Array([ 0.77070504,  1.2511517 , -0.05651412, -1.0273771 , -1.9366605 ,
       -2.0199924 , -2.0199924 , -2.0199924 , -2.0199924 , -2.0199924 ],      dtype=float32, weak_type=True)

Note how `tr.indices` keep track of where the chain stopped evolving, according to the index argument to `Unfold`. In `tr.get_retval()`, we see that the final dynamic value (afterwards, evolution stops) occurs at `index = 5`.

## Combinator choice maps

Typically, each combinator has a unique choice map.

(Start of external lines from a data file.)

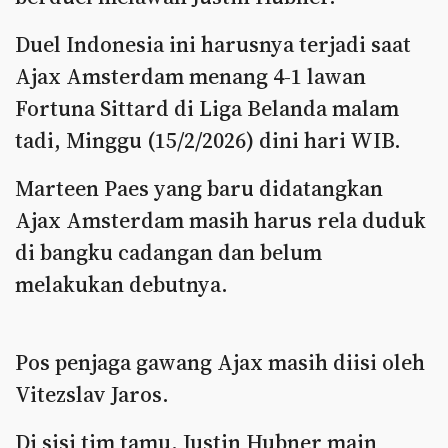
Duel Indonesia ini harusnya terjadi saat
Ajax Amsterdam menang 4-1 lawan
Fortuna Sittard di Liga Belanda malam
tadi, Minggu (15/2/2026) dini hari WIB.
Marteen Paes yang baru didatangkan
Ajax Amsterdam masih harus rela duduk
di bangku cadangan dan belum
melakukan debutnya.
Pos penjaga gawang Ajax masih diisi oleh
Vitezslav Jaros.
Di sisi tim tamu, Justin Hubner main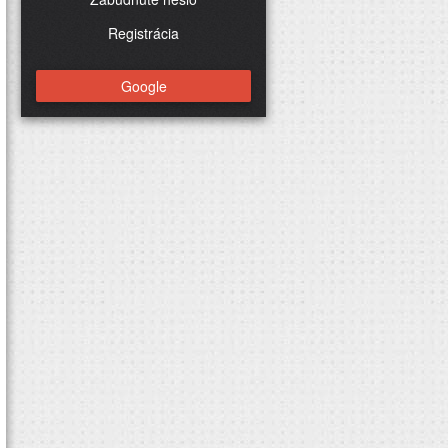
Registrácia
Google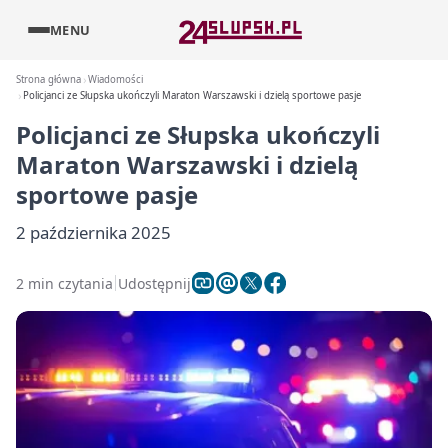
MENU
Strona główna
Wiadomości
Policjanci ze Słupska ukończyli Maraton Warszawski i dzielą sportowe pasje
Policjanci ze Słupska ukończyli
Maraton Warszawski i dzielą
sportowe pasje
2 października 2025
2 min czytania
Udostępnij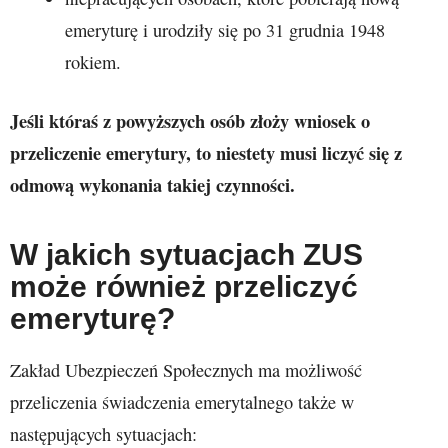
emeryturę i urodziły się po 31 grudnia 1948
rokiem.
Jeśli któraś z powyższych osób złoży wniosek o
przeliczenie emerytury, to niestety musi liczyć się z
odmową wykonania takiej czynności.
W jakich sytuacjach ZUS
może również przeliczyć
emeryturę?
Zakład Ubezpieczeń Społecznych ma możliwość
przeliczenia świadczenia emerytalnego także w
następujących sytuacjach: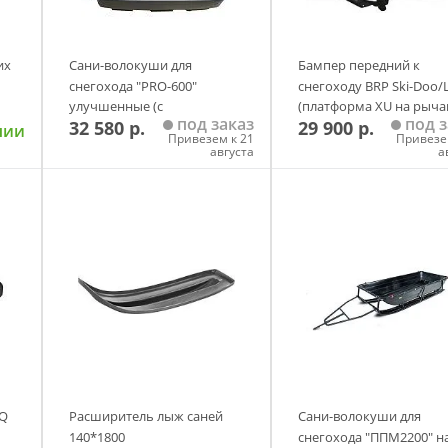
их
Сани-волокуши для
Бампер передний к
снегохода "PRO-600"
снегоходу BRP Ski-Doo/
улучшенные (с
(платформа XU на рыча
под заказ
под з
32 580 р.
29 900 р.
отбойником, демпфером и
RIVAL
чии
Привезем к 21
Привезе
накладками) серый
августа
а
у
Добавить в корзину
Добавить в корзи
nQ
Расширитель лыж саней
Сани-волокуши для
140*1800
снегохода "ППМ2200" н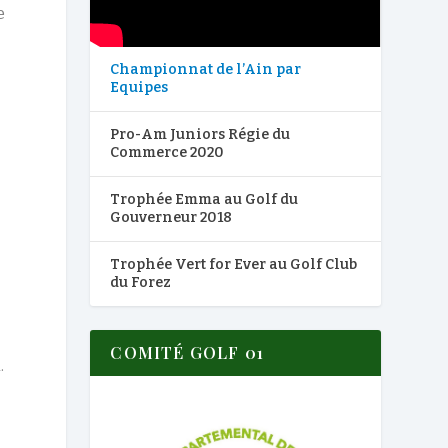
e
Championnat de l’Ain par
Equipes
Pro-Am Juniors Régie du
Commerce 2020
Trophée Emma au Golf du
Gouverneur 2018
Trophée Vert for Ever au Golf Club
du Forez
COMITÉ GOLF 01
.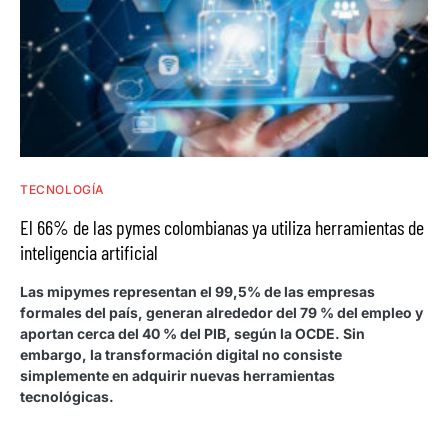
TECNOLOGÍA
El 66% de las pymes colombianas ya utiliza herramientas de
inteligencia artificial
Las mipymes representan el 99,5% de las empresas
formales del país, generan alrededor del 79 % del empleo y
aportan cerca del 40 % del PIB, según la OCDE. Sin
embargo, la transformación digital no consiste
simplemente en adquirir nuevas herramientas
tecnológicas.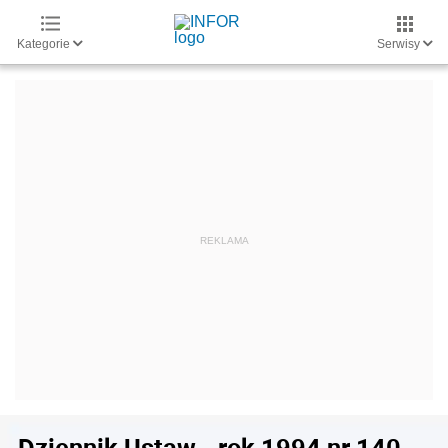
Kategorie
Serwisy
Dziennik Ustaw - rok 1994 nr 140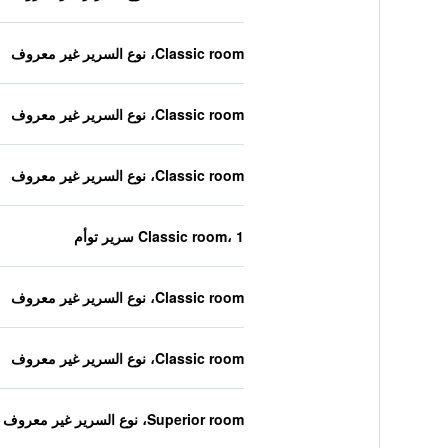
Classic room، نوع السرير غير معروف
Classic room، نوع السرير غير معروف
Classic room، نوع السرير غير معروف
Classic room، 1 سرير توأم
Classic room، نوع السرير غير معروف
Classic room، نوع السرير غير معروف
Superior room، نوع السرير غير معروف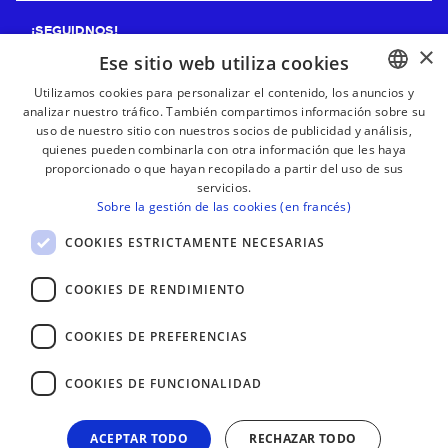
¡SEGUIDNOS!
×
Ese sitio web utiliza cookies
Utilizamos cookies para personalizar el contenido, los anuncios y
analizar nuestro tráfico. También compartimos información sobre su
BASQUE
¡RECIBE NUESTROS BOLETINES!
uso de nuestro sitio con nuestros socios de publicidad y análisis,
FRENCH
quienes pueden combinarla con otra información que les haya
proporcionado o que hayan recopilado a partir del uso de sus
Suscribirse
SPANISH
servicios.
Sobre la gestión de las cookies (en francés)
ENGLISH
COOKIES ESTRICTAMENTE NECESARIAS
COOKIES DE RENDIMIENTO
COOKIES DE PREFERENCIAS
COOKIES DE FUNCIONALIDAD
ACEPTAR TODO
RECHAZAR TODO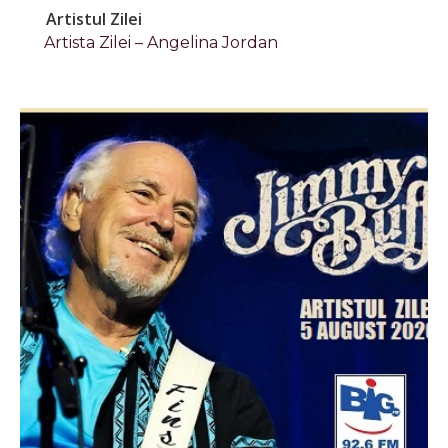
Artistul Zilei
Artista Zilei – Angelina Jordan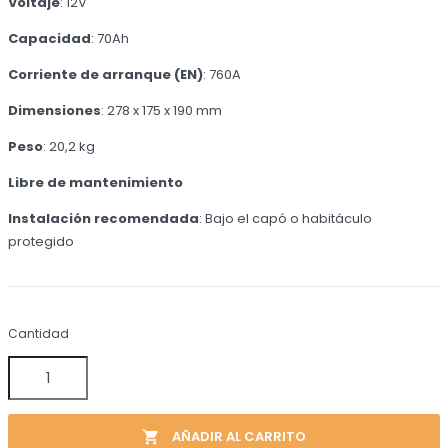
Voltaje
: 12V
Capacidad
: 70Ah
Corriente de arranque (EN)
: 760A
Dimensiones
: 278 x 175 x 190 mm
Peso
: 20,2 kg
Libre de mantenimiento
Instalación recomendada
: Bajo el capó o habitáculo
protegido
Cantidad
AÑADIR AL CARRITO
local_grocery_store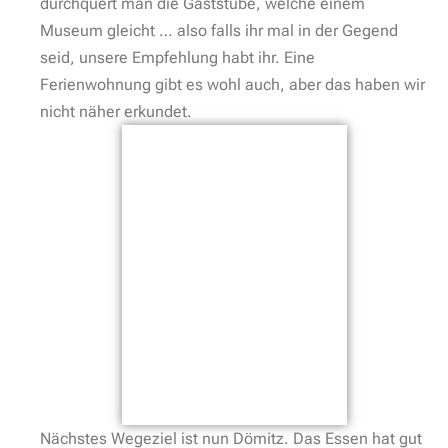
durchquert man die Gaststube, welche einem
Museum gleicht … also falls ihr mal in der Gegend
seid, unsere Empfehlung habt ihr. Eine
Ferienwohnung gibt es wohl auch, aber das haben wir
nicht näher erkundet.
Nächstes Wegeziel ist nun Dömitz. Das Essen hat gut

The choice map simultaneously represents the structure of the generative choices which the transformed combinator generative function makes, as well as optimization opportunities which a user can take advantage of.

Let's study the choice map for `UnfoldTrace`.

In [None]:
chm = tr.get_choices()
chm

VectorChoiceMap(inner=Mask(mask=Array([ True,  True,  True,  True,  True,  True, False, False, False,
       False], dtype=bool), value=HierarchicalChoiceMap(trie=Trie(inner={'z': ChoiceValue(value=Array([ 0.77070504,  1.2511517 , -0.05651412, -1.0273771 , -1.9366605 ,
       -2.0199924 ,  0.        ,  0.        ,  0.        ,  0.        ],      dtype=float32)), 'x': ChoiceValue(value=Array([ 1.1478616 ,  1.9526132 ,  0.77730536, -0.6052703 , -3.665616  ,
       -2.0058045 ,  0.        ,  0.        ,  0.        ,  0.        ],      dtype=float32))}))))

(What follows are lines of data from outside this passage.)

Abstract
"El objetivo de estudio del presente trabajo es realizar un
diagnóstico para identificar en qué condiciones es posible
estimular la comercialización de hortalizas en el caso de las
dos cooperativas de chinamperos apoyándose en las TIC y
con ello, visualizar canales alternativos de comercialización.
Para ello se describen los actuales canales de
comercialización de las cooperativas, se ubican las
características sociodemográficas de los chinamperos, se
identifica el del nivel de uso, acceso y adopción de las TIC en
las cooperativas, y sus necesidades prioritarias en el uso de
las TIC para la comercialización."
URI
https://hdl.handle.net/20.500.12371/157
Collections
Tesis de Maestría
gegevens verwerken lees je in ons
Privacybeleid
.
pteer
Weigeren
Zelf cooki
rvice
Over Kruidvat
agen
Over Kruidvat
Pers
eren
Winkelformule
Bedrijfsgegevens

Again, let's look at the indices.

In [None]:
chm.indices

AttributeError: 'VectorChoiceMap' object has no attribute 'indices'

No surprises - the choice map also keeps track of which indices are active, and which indices are inactive. 

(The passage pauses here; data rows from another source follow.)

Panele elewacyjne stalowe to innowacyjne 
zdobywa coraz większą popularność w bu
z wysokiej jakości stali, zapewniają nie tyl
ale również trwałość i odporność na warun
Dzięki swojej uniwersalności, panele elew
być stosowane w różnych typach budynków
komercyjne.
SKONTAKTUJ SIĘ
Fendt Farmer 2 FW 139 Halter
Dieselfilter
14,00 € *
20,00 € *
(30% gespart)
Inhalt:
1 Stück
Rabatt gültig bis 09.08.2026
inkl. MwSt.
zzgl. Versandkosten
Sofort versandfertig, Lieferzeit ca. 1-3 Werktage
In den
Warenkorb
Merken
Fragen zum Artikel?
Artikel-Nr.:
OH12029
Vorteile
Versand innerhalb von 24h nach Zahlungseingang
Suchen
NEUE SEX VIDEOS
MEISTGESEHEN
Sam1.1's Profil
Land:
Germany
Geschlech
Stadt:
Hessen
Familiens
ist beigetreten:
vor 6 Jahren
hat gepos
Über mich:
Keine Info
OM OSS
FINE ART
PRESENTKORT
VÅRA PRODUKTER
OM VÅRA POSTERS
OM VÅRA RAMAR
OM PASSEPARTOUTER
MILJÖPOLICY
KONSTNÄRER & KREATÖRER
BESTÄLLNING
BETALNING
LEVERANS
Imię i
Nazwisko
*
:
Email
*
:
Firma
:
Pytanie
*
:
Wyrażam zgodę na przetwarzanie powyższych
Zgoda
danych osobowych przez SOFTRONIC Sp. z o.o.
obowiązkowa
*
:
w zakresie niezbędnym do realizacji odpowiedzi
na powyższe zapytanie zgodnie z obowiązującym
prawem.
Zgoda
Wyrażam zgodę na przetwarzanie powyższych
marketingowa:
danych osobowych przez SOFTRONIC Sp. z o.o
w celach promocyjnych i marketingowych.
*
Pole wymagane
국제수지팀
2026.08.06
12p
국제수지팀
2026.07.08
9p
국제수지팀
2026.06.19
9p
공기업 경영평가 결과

Inactive indices **do not** participate in inference metadata computations - so e.g. if we ask for the score of the trace:

In [None]:
tr.get_score()

Array(-15.245218, dtype=float32)

The score is the same as the sum of sub-trace scores from `[0:5]`.

In [None]:
np.sum(tr.get_subtree("z").get_score()[0:6] + tr.get_subtree("x").get_score()[0:6])

AttributeError: 'UnfoldTrace' object has no attribute 'get_subtree'

The reason why we have an `index` argument is that we can dynamically choose how much of the chain contributes to the generative computation. This `index` argument can come from other generative function - it need not be a JAX trace-time static value.

With this in mind, it's best to think of `Unfold` as representing a space of processes which unroll up to some maximum static length - but the active generative process can halt before that maximum length.